Economiquement, le Kirep d'aujourd'hui cherche avant tout à se redresser et à sortir de la crise. D'où les projets faramineux de Franjo Tadac et la récupération, brutale certes, de Pesak. Le Kirep d'aujourd'hui cherche à se démarquer des "Kirep d'hier", balancés entre nationalisme et communisme, mais n'ayant que très peu fonctionné ensemble. Désormais, le gouvernement Tadac allie étroitement les deux, cela passant par une défense des intérêts et des peuples kirépiens et par une politique sociale très poussée. Cela va également avec une politique de mise en avant de la culture et de "fierté nationale". Possédant d'immenses potentiels économiques, le Kirep a toutes ses chances pour devenir une superpuissance, d'où les projets de construction sur le long terme. Le pays s'ouvre également, accueillant aujourd'hui des touristes du monde entier -exceptés ceux des pays occidentaux ne reconnaissant pas le "Grand-Kirep"-, notamment sur tout Pesak. Nous vivons principalement de l'industrie lourde, de l'industrie du tabac et du textile, du gaz naturel et de l'argent. Le pouvoir en place applique une politique très centralisée et tournée vers tous les domaines de l'économie, exceptés l'"entreprenariat" privé, bien entendu. Dans sa structure, l'Etat est dirigé par le Secrétaire du Peuple, Franjo Tadac, ancien ministre de la Culture et chef du gouvernement, contrôlant l'Armée, qui nomme le Tribunal du Peuple, la plus haute instance judiciaire du Kirep. L'Assemblée du Peuple est élue par le peuple. Cette dernière peut destituer le président en cas de force majeur et avec l'unanimité absolue. L'AFPJ ou Front d'Action Pour l'Unité du Prolétariat, héritier du SZAP, est le parti unique et son Bureau Politique -l'instance dirigeante du Parti-, dispose d'un grand pouvoir. En somme, le système politique est très similaire à celui du régime de Vliduj Gak. Notre système peut être qualifié de "dictature", mais beaucoup pensent que c'est le seul système garantissant la pérennité et le respect du peuple yougoslave.
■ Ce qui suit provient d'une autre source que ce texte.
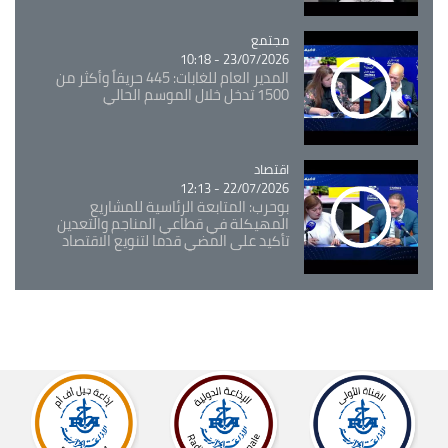
مجتمع
Catégorie
23/07/2026 - 10:18
المدير العام للغابات: 445 حريقاً وأكثر من
1500 تدخل خلال الموسم الحالي
اقتصاد
Catégorie
22/07/2026 - 12:13
بوحرب: المتابعة الرئاسية للمشاريع
المهيكلة في قطاعي المناجم والتعدين
تأكيد على المضي قدما لتنويع الاقتصاد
Diplomatiquement, le "Kirep d'aujourd'hui", mène une politique de neutralité. Cette situation a tendu à changer lors de la crise pésakienne où les nations occidentales ont directement soutenu ce qui fut, comme présenté au Kirep, une faction minoritaire et fasciste. Cette opposition a provoqué, bien entendu, la colère d'où la fermeture du pays aux touristes de ces mêmes pays. Le Kirep commence et compte investir durablement au Barebjal et au Zanyane, également au Makara où deux nouveaux alliés ont émergé le Kaiyuan ainsi que le Raksasa en plus de l'URCM. Bien entendu, le Kirep d'aujourd'hui reste très proche des nations socialistes qui partagent le même point de vue que lui.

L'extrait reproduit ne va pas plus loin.